**Task statement**
Keeping pictures out of the copy, restate each record word for word.

Saved entries
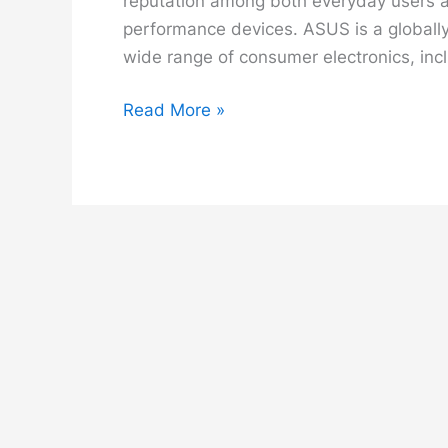
reputation among both everyday users an
performance devices. ASUS is a globall
wide range of consumer electronics, inc
ASUS
Read More »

**Output of the task**
reputation among both everyday users an
performance devices. ASUS is a globall
wide range of consumer electronics, inc
ASUS
Read More »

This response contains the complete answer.